In Indian cities, lifestyles have changed, consumption patterns have changed. The reader is inundated with news and information from a variety of competing sources — TV, print, radio, the Internet and cell phones. Along with this has evolved the presentation of news and information, their treatment and organisation, and the role of the people behind it.

A 2006 EyeTrack survey by Florida-based Poynter Institute pointed out the critical utility of visuals as news vehicles. “Alternative story forms… drew a higher amount of visual attention, compared to regular text in print… This confirms the findings of earlier EyeTrack studies and other research that short text, especially with visual elements, is accessible and attractive to readers,” the survey found.

As Tarun Deep Girdher, co-ordinator for the graphics design course, National Institute of Design, Ahmedabad, says, “design is the differentiator” in today’s marketplace. “Content is something that the reader gets live. So, he picks the newspapers for the analysis and the way it’s written and the design — how the information he got on TV last night is presented and analysed,” he says.

Most publications — from serious newspapers to film or fashion magazines — now invest substantial time, money and energy in design, hiring the best in the trade when a new paper or magazine is to be launched or an existing one revamped.

In major professional organisations, the design team is there not just to put copy on the page, place the pictures and be done with it; the team is supposed to conceptualise a package and help in its execution.

Shorter attention spans demand immediate impact, and the power of design is well understood now.
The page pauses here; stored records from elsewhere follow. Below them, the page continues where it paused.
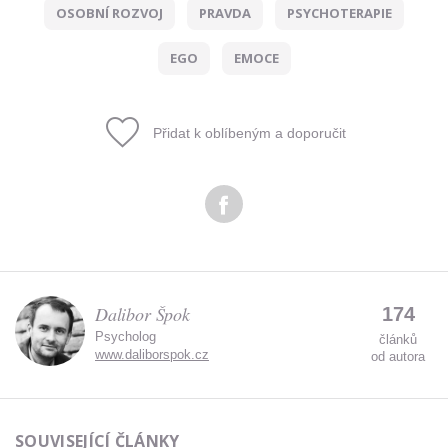
OSOBNÍ ROZVOJ
PRAVDA
PSYCHOTERAPIE
Zadáním e-mailu souhlasíte se zpracováním osobních
údajů.
EGO
EMOCE
Přidat k oblíbeným a doporučit
Dalibor Špok
174
Psycholog
článků
www.daliborspok.cz
od autora
SOUVISEJÍCÍ ČLÁNKY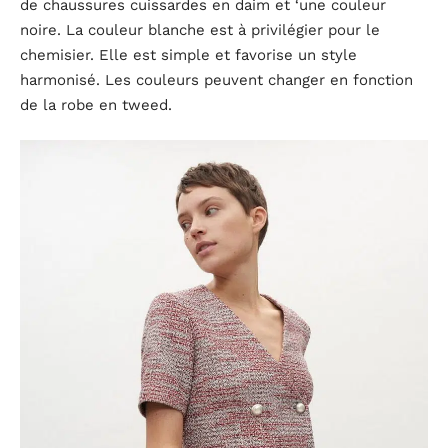
de chaussures cuissardes en daim et ‘une couleur
noire. La couleur blanche est à privilégier pour le
chemisier. Elle est simple et favorise un style
harmonisé. Les couleurs peuvent changer en fonction
de la robe en tweed.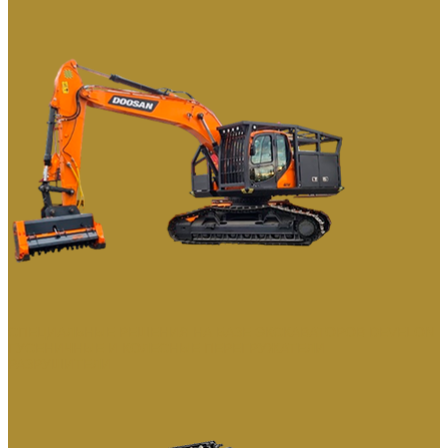
СПЕЦИАЛЬНЫЕ РЕШЕНИЯ НА БАЗЕ ЭКСКАВАТОРОВ DEVELON
ГУСЕНИЧНЫЕ И КОЛЕСНЫЕ ПЕРЕГРУЖАТЕЛИ
РАЗРУШИТЕЛИ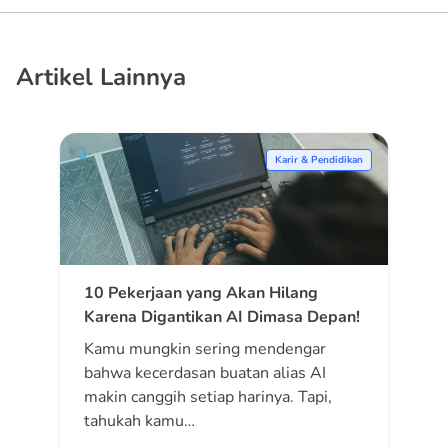
Artikel Lainnya
Karir & Pendidikan
10 Pekerjaan yang Akan Hilang
Karena Digantikan AI Dimasa Depan!
Kamu mungkin sering mendengar
bahwa kecerdasan buatan alias AI
makin canggih setiap harinya. Tapi,
tahukah kamu…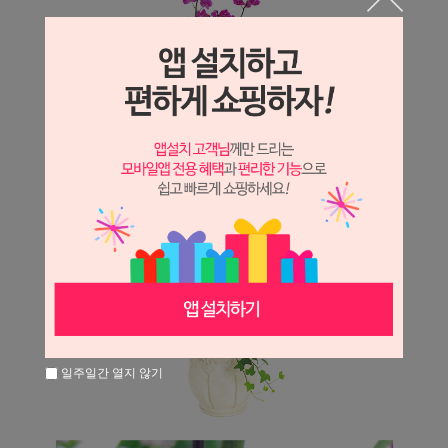
일주일간 열지 않기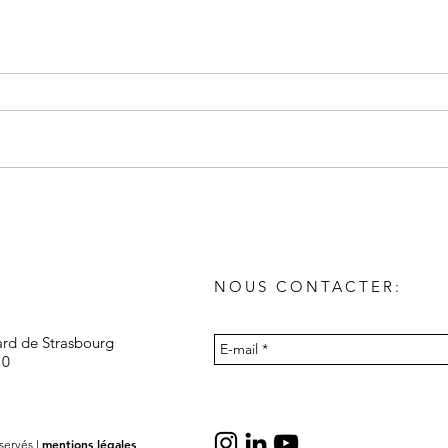
NOUS CONTACTER:
ard de Strasbourg
10
mentions légales
servés l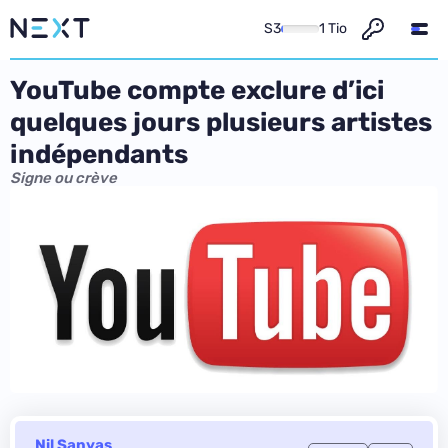
S3
1 Tio
YouTube compte exclure d’ici
quelques jours plusieurs artistes
indépendants
Signe ou crève
Nil Sanyas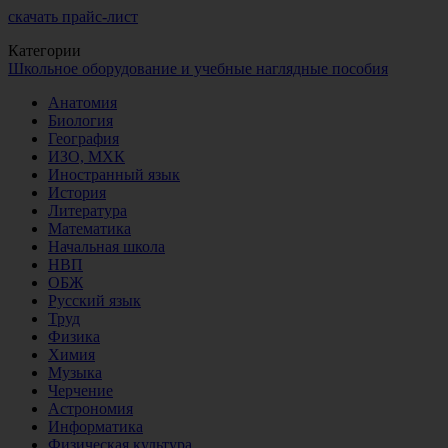
скачать прайс-лист
Категории
Школьное оборудование и учебные наглядные пособия
Анатомия
Биология
География
ИЗО, МХК
Иностранный язык
История
Литература
Математика
Начальная школа
НВП
ОБЖ
Русский язык
Труд
Физика
Химия
Музыка
Черчение
Астрономия
Информатика
Физическая культура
For example, when Uttar Pradesh farmers protesting against sugarcane prices ran amok in Delhi about a fortnight ago, Hindustan Times chose to use telling images. Ashutosh Sapru, national design editor, Hindustan Times, recalls, “We told the story through visuals and captions, in case you didn’t want to read the story.”
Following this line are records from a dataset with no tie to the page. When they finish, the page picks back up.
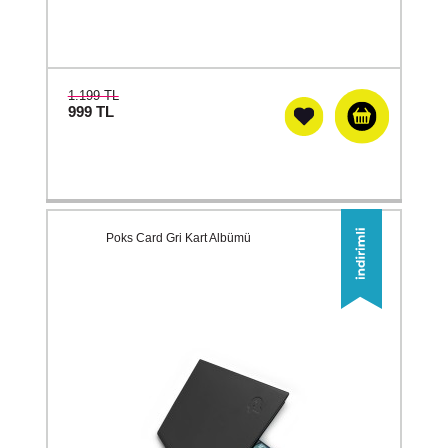
1.199 TL
999
TL
Poks Card Gri Kart Albümü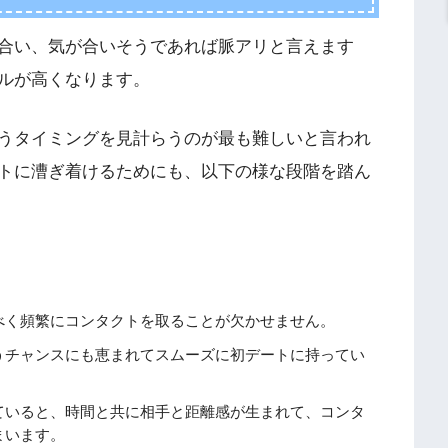
合い、気が合いそうであれば脈アリと言えます
ルが高くなります。
うタイミングを見計らうのが最も難しいと言われ
トに漕ぎ着けるためにも、以下の様な段階を踏ん
べく頻繁にコンタクトを取ることが欠かせません。
うチャンスにも恵まれてスムーズに初デートに持ってい
ていると、時間と共に相手と距離感が生まれて、コンタ
まいます。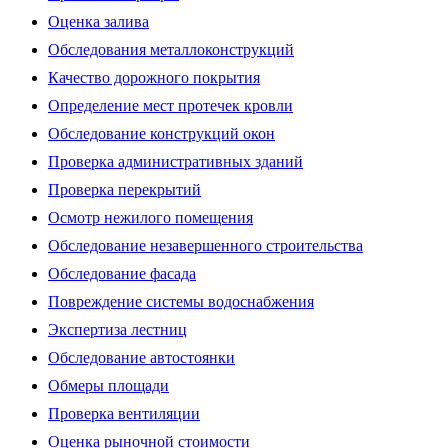
Оценка залива
Обследования металлоконструкций
Качество дорожного покрытия
Определение мест протечек кровли
Обследование конструкций окон
Проверка административных зданий
Проверка перекрытий
Осмотр нежилого помещения
Обследование незавершенного строительства
Обследование фасада
Повреждение системы водоснабжения
Экспертиза лестниц
Обследование автостоянки
Обмеры площади
Проверка вентиляции
Оценка рыночной стоимости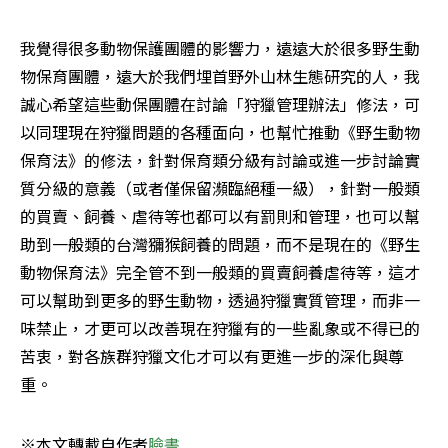
我覺得很多動物保護團體的影響力，遠遠大於很多野生動
物保育團體，遠大於我們埋首野外山林生態研究的人，我
誠心希望這些動保團體在討論「狩獵管理辦法」修法，可
以同理現在狩獵問題的各種面向，也幫忙推動《野生動物
保育法》的修法，針對保育類分級有討論或進一步討論實
質分級的意義（或者僅保留瀕臨絕種一級），針對一般類
的買賣、飼養、虐待等也都可以有罰則和管理，也可以幫
助到一般類的台灣獼猴飼養的問題，而不是現在的《野生
動物保育法》完全管不到一般類的買賣飼養虐待等，這才
可以幫助到更多的野生動物，透過狩獵實質管理，而非一
味禁止，才更可以改善現在狩獵有的一些亂象或不得已的
苦衷，對各族群狩獵文化才可以有更進一步的深化與尊
重。
※本文轉載自作者
臉書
Compare a publication or magazine about a decade older to the current offerings in the market and you see an explosion of colour, images, charticles, graphs and illustrations. “Till about seven years ago, you would find hardly one picture after every two pages of Span,” says Hemant Bhatnagar, art director of Span, the American embassy’s bi-monthly mouthpiece. “Now, there’s not a single page without a picture, and the pictures are bigger than earlier.”

A designer has now become a design journalist or visual journalist. His/her role is summed up by Anup Gupta, group creative director, HT Media: “Earlier, s/he would just arrange the stuff (content) in a pleasing manner; today, s/he is required to ideate.”
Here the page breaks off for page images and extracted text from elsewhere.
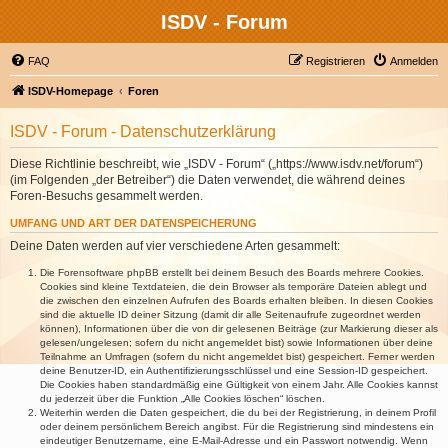
ISDV - Forum
FAQ
Registrieren
Anmelden
ISDV-Homepage
Foren
ISDV - Forum - Datenschutzerklärung
Diese Richtlinie beschreibt, wie „ISDV - Forum“ („https://www.isdv.net/forum“)
(im Folgenden „der Betreiber“) die Daten verwendet, die während deines
Foren-Besuchs gesammelt werden.
UMFANG UND ART DER DATENSPEICHERUNG
Deine Daten werden auf vier verschiedene Arten gesammelt:
Die Forensoftware phpBB erstellt bei deinem Besuch des Boards mehrere Cookies.
Cookies sind kleine Textdateien, die dein Browser als temporäre Dateien ablegt und
die zwischen den einzelnen Aufrufen des Boards erhalten bleiben. In diesen Cookies
sind die aktuelle ID deiner Sitzung (damit dir alle Seitenaufrufe zugeordnet werden
können), Informationen über die von dir gelesenen Beiträge (zur Markierung dieser als
gelesen/ungelesen; sofern du nicht angemeldet bist) sowie Informationen über deine
Teilnahme an Umfragen (sofern du nicht angemeldet bist) gespeichert. Ferner werden
deine Benutzer-ID, ein Authentifizierungsschlüssel und eine Session-ID gespeichert.
Die Cookies haben standardmäßig eine Gültigkeit von einem Jahr. Alle Cookies kannst
du jederzeit über die Funktion „Alle Cookies löschen“ löschen.
Weiterhin werden die Daten gespeichert, die du bei der Registrierung, in deinem Profil
oder deinem persönlichem Bereich angibst. Für die Registrierung sind mindestens ein
eindeutiger Benutzername, eine E-Mail-Adresse und ein Passwort notwendig. Wenn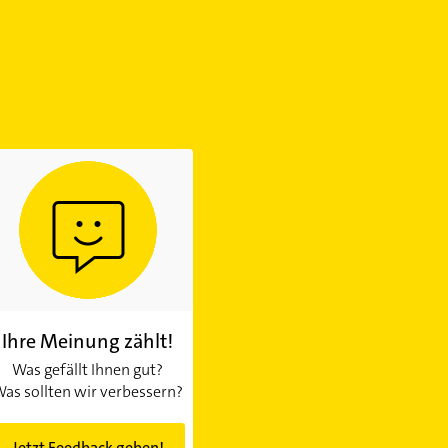
Ihre Meinung zählt!
Was gefällt Ihnen gut?
as sollten wir verbessern?
Jetzt Feedback geben!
Such a role requires awareness of world events, Gupta emphasises. A design journalist must have news sense and the ability to fully comprehend a report to figure out the best way to present it in the finished product. “A visual journalist leverages photos, illustrations, graphics and uses any one or a combination of these to tell a story,” he adds.


Employment prospects are improving as newspapers are rediscovering themselves, says Girdher. Besides, there are newer avenues,including in the web and electronic media. Peali Dutta Gupta, who set up her design studio in Delhi after working for major newspapers and magazines, says, “The demand has increased with the emergence of so many newspapers and magazines.”

The profession demands a lot in terms of practice and dedication. “Every graphic needs to have some extra zing, some unique selling proposition,” she says. “You should be able to tell what to blow up (highlight in a visual) and what not to, and be sensitive in what you are showing, for example, disturbing photos (of a riot or an accident).”